■ PROBLEM TO SOLVE: The records below are to be reproduced exactly, with the pictures left out.

Transcribed page contents:

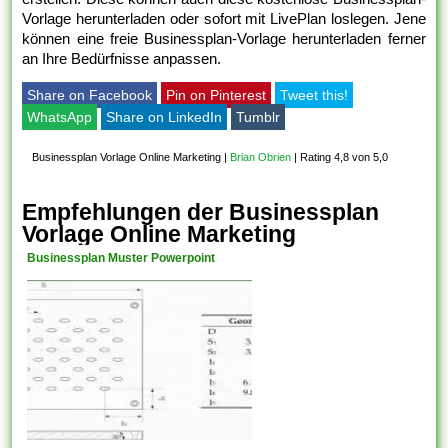
Vorlage herunterladen oder sofort mit LivePlan loslegen. Jene
können eine freie Businessplan-Vorlage herunterladen ferner
an Ihre Bedürfnisse anpassen.
Share on Facebook
Pin on Pinterest
Tweet this!
WhatsApp
Share on LinkedIn
Tumblr
Businessplan Vorlage Online Marketing
|
Brian Obrien
|
Rating 4,8 von 5,0
Empfehlungen der Businessplan
Vorlage Online Marketing
Businessplan Muster Powerpoint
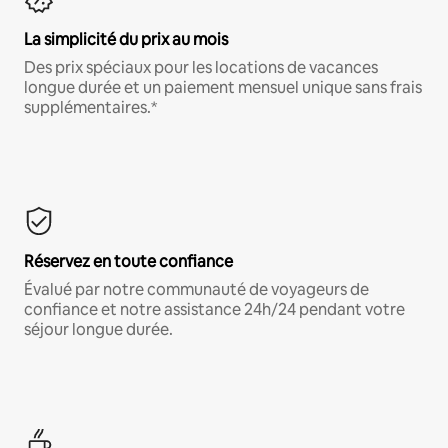
La simplicité du prix au mois
Des prix spéciaux pour les locations de vacances
longue durée et un paiement mensuel unique sans frais
supplémentaires.*
Réservez en toute confiance
Évalué par notre communauté de voyageurs de
confiance et notre assistance 24h/24 pendant votre
séjour longue durée.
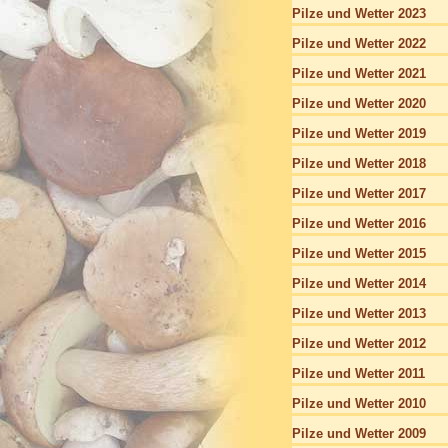
Pilze und Wetter 2023
Pilze und Wetter 2022
Pilze und Wetter 2021
Pilze und Wetter 2020
Pilze und Wetter 2019
Pilze und Wetter 2018
Pilze und Wetter 2017
Pilze und Wetter 2016
Pilze und Wetter 2015
Pilze und Wetter 2014
Pilze und Wetter 2013
Pilze und Wetter 2012
Pilze und Wetter 2011
Pilze und Wetter 2010
Pilze und Wetter 2009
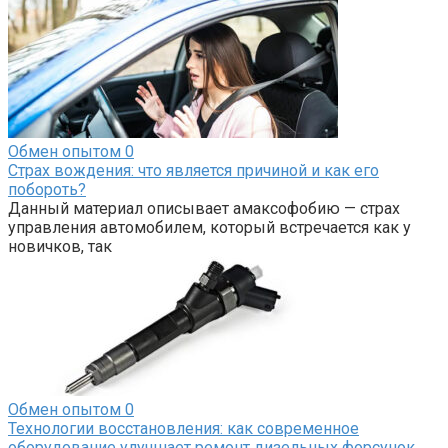
Обмен опытом
0
Страх вождения: что является причиной и как его
побороть?
Данный материал описывает амаксофобию — страх
управления автомобилем, который встречается как у
новичков, так
Обмен опытом
0
Технологии восстановления: как современное
оборудование улучшает ремонт дизельных форсунок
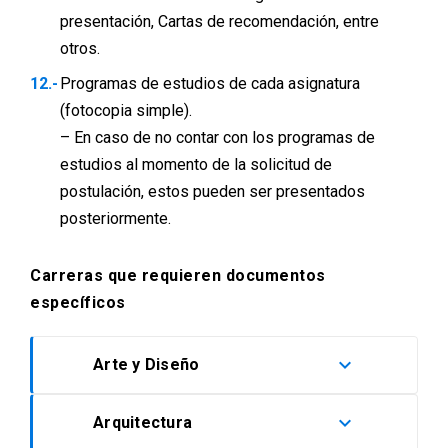
presentación, Cartas de recomendación, entre
otros.
Programas de estudios de cada asignatura
(fotocopia simple).
– En caso de no contar con los programas de
estudios al momento de la solicitud de
postulación, estos pueden ser presentados
posteriormente.
Carreras que requieren documentos
específicos
keyboard_arrow_down
Arte y Diseño
keyboard_arrow_down
Arquitectura
Los postulantes deben presentar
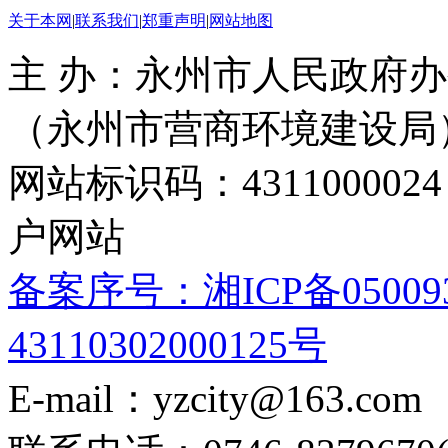
关于本网
|
联系我们
|
郑重声明
|
网站地图
主 办：永州市人民政府办
（永州市营商环境建设局
网站标识码：4311000
户网站
备案序号：湘ICP备05009
43110302000125号
E-mail：yzcity@163.com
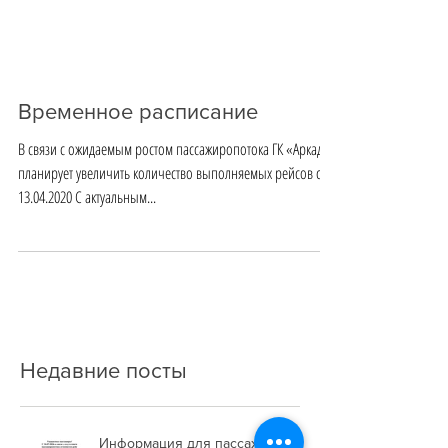
Временное расписание
В связи с ожидаемым ростом пассажиропотока ГК «Аркада»
планирует увеличить количество выполняемых рейсов с
13.04.2020 С актуальным...
Недавние посты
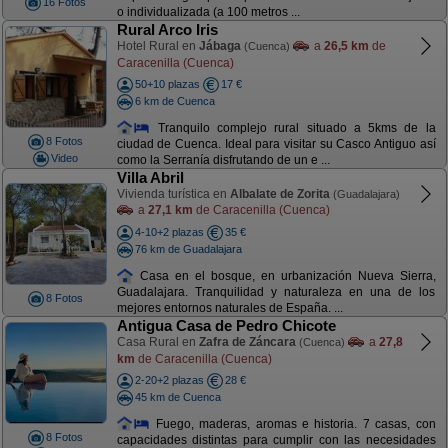
16 Fotos
o individualizada (a 100 metros ...
Rural Arco Iris
Hotel Rural en
Jábaga
a
26,5 km
de
(Cuenca)
Caracenilla (Cuenca)
50+10 plazas
17 €
6 km de Cuenca
Tranquilo complejo rural situado a 5kms de la
8 Fotos
ciudad de Cuenca. Ideal para visitar su Casco Antiguo así
Video
como la Serranía disfrutando de un e ...
Villa Abril
Vivienda turística en
Albalate de Zorita
(Guadalajara)
a
27,1 km
de Caracenilla (Cuenca)
4-10+2 plazas
35 €
76 km de Guadalajara
Casa en el bosque, en urbanización Nueva Sierra,
Guadalajara. Tranquilidad y naturaleza en una de los
8 Fotos
mejores entornos naturales de España. ...
Antigua Casa de Pedro Chicote
Casa Rural en
Zafra de Záncara
a
27,8
(Cuenca)
km
de Caracenilla (Cuenca)
2-20+2 plazas
28 €
45 km de Cuenca
Fuego, maderas, aromas e historia. 7 casas, con
8 Fotos
capacidades distintas para cumplir con las necesidades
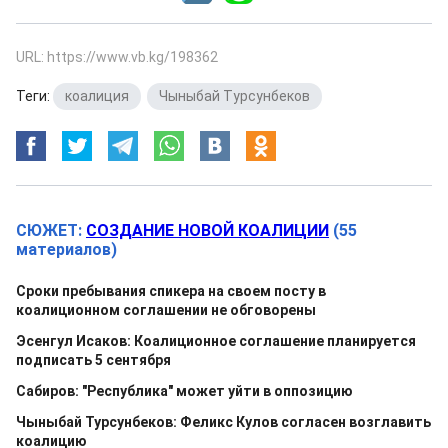
URL: https://www.vb.kg/198362
Теги:
коалиция
,
Чыныбай Турсунбеков
СЮЖЕТ:
СОЗДАНИЕ НОВОЙ КОАЛИЦИИ
(55
материалов)
Сроки пребывания спикера на своем посту в
коалиционном соглашении не обговорены
Эсенгул Исаков: Коалиционное соглашение планируется
подписать 5 сентября
Сабиров: "Республика" может уйти в оппозицию
Чыныбай Турсунбеков: Феликс Кулов согласен возглавить
коалицию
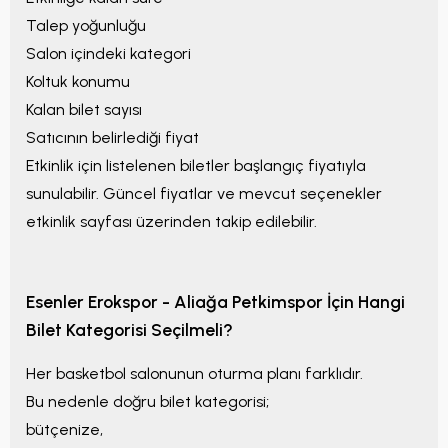
Talep yoğunluğu
Salon içindeki kategori
Koltuk konumu
Kalan bilet sayısı
Satıcının belirlediği fiyat
Etkinlik için listelenen biletler
başlangıç fiyatıyla
sunulabilir. Güncel fiyatlar ve mevcut seçenekler
etkinlik sayfası üzerinden takip edilebilir.
Esenler Erokspor - Aliağa Petkimspor
İçin Hangi
Bilet Kategorisi Seçilmeli?
Her basketbol salonunun oturma planı farklıdır.
Bu nedenle doğru bilet kategorisi;
bütçenize,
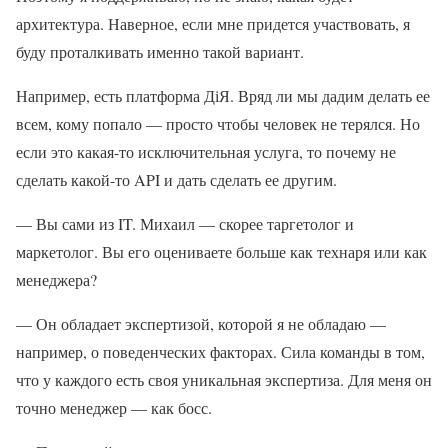
архитектура. Наверное, если мне придется участвовать, я
буду проталкивать именно такой вариант.
Например, есть платформа ДіЯ. Вряд ли мы дадим делать ее
всем, кому попало — просто чтобы человек не терялся. Но
если это какая-то исключительная услуга, то почему не
сделать какой-то API и дать сделать ее другим.
— Вы сами из IT. Михаил — скорее таргетолог и
маркетолог. Вы его оцениваете больше как технаря или как
менеджера?
— Он обладает экспертизой, которой я не обладаю —
например, о поведенческих факторах. Сила команды в том,
что у каждого есть своя уникальная экспертиза. Для меня он
точно менеджер — как босс.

■ REPLY TO THE TASK:
Vorlage herunterladen oder sofort mit LivePlan loslegen. Jene
können eine freie Businessplan-Vorlage herunterladen ferner
an Ihre Bedürfnisse anpassen.
Share on Facebook
Pin on Pinterest
Tweet this!
WhatsApp
Share on LinkedIn
Tumblr
Businessplan Vorlage Online Marketing
|
Brian Obrien
|
Rating 4,8 von 5,0
Empfehlungen der Businessplan
Vorlage Online Marketing
Businessplan Muster Powerpoint
La simplicité du prix au mois
Des prix spéciaux pour les locations de vacances
longue durée et un paiement mensuel unique sans frais
supplémentaires.*
Réservez en toute confiance
Évalué par notre communauté de voyageurs de
confiance et notre assistance 24h/24 pendant votre
séjour longue durée.
Pilze und Wetter 2023
Pilze und Wetter 2022
Pilze und Wetter 2021
Pilze und Wetter 2020
Pilze und Wetter 2019
Pilze und Wetter 2018
Pilze und Wetter 2017
Pilze und Wetter 2016
Pilze und Wetter 2015
Pilze und Wetter 2014
Pilze und Wetter 2013
Pilze und Wetter 2012
Pilze und Wetter 2011
Pilze und Wetter 2010
Pilze und Wetter 2009
Обмен опытом
0
Страх вождения: что является причиной и как его
побороть?
Данный материал описывает амаксофобию — страх
управления автомобилем, который встречается как у
новичков, так
Обмен опытом
0
Технологии восстановления: как современное
оборудование улучшает ремонт дизельных форсунок
presentación, Cartas de recomendación, entre
otros.
Programas de estudios de cada asignatura
(fotocopia simple).
– En caso de no contar con los programas de
estudios al momento de la solicitud de
postulación, estos pueden ser presentados
posteriormente.
Carreras que requieren documentos
específicos
keyboard_arrow_down
Arte y Diseño
keyboard_arrow_down
Arquitectura
Los postulantes deben presentar
关于本网
|
联系我们
|
郑重声明
|
网站地图
主 办：永州市人民政府办
（永州市营商环境建设局
网站标识码：4311000
户网站
备案序号：湘ICP备05009
43110302000125号
E-mail：yzcity@163.com
Временное расписание
В связи с ожидаемым ростом пассажиропотока ГК «Аркада»
планирует увеличить количество выполняемых рейсов с
13.04.2020 С актуальным...
Недавние посты
16 Fotos
o individualizada (a 100 metros ...
Rural Arco Iris
Hotel Rural en
Jábaga
a
26,5 km
de
(Cuenca)
Caracenilla (Cuenca)
50+10 plazas
17 €
6 km de Cuenca
Tranquilo complejo rural situado a 5kms de la
8 Fotos
ciudad de Cuenca. Ideal para visitar su Casco Antiguo así
Video
como la Serranía disfrutando de un e ...
Villa Abril
Vivienda turística en
Albalate de Zorita
(Guadalajara)
a
27,1 km
de Caracenilla (Cuenca)
4-10+2 plazas
35 €
76 km de Guadalajara
Casa en el bosque, en urbanización Nueva Sierra,
Guadalajara. Tranquilidad y naturaleza en una de los
8 Fotos
mejores entornos naturales de España. ...
Antigua Casa de Pedro Chicote
Casa Rural en
Zafra de Záncara
a
27,8
(Cuenca)
km
de Caracenilla (Cuenca)
2-20+2 plazas
28 €
45 km de Cuenca
Fuego, maderas, aromas e historia. 7 casas, con
8 Fotos
capacidades distintas para cumplir con las necesidades
URL: https://www.vb.kg/198362
Теги:
коалиция
,
Чыныбай Турсунбеков
СЮЖЕТ:
СОЗДАНИЕ НОВОЙ КОАЛИЦИИ
(55
материалов)
Сроки пребывания спикера на своем посту в
коалиционном соглашении не обговорены
Эсенгул Исаков: Коалиционное соглашение планируется
подписать 5 сентября
Сабиров: "Республика" может уйти в оппозицию
Чыныбай Турсунбеков: Феликс Кулов согласен возглавить
коалицию
Talep yoğunluğu
Salon içindeki kategori
Koltuk konumu
Kalan bilet sayısı
Satıcının belirlediği fiyat
Etkinlik için listelenen biletler
başlangıç fiyatıyla
sunulabilir. Güncel fiyatlar ve mevcut seçenekler
etkinlik sayfası üzerinden takip edilebilir.
Esenler Erokspor - Aliağa Petkimspor
İçin Hangi
Bilet Kategorisi Seçilmeli?
Her basketbol salonunun oturma planı farklıdır.
Bu nedenle doğru bilet kategorisi;
bütçenize,
архитектура. Наверное, если мне придется участвовать, я
буду проталкивать именно такой вариант.
Например, есть платформа ДіЯ. Вряд ли мы дадим делать ее
всем, кому попало — просто чтобы человек не терялся. Но
если это какая-то исключительная услуга, то почему не
сделать какой-то API и дать сделать ее другим.
— Вы сами из IT. Михаил — скорее таргетолог и
маркетолог. Вы его оцениваете больше как технаря или как
менеджера?
— Он обладает экспертизой, которой я не обладаю —
например, о поведенческих факторах. Сила команды в том,
что у каждого есть своя уникальная экспертиза. Для меня он
точно менеджер — как босс.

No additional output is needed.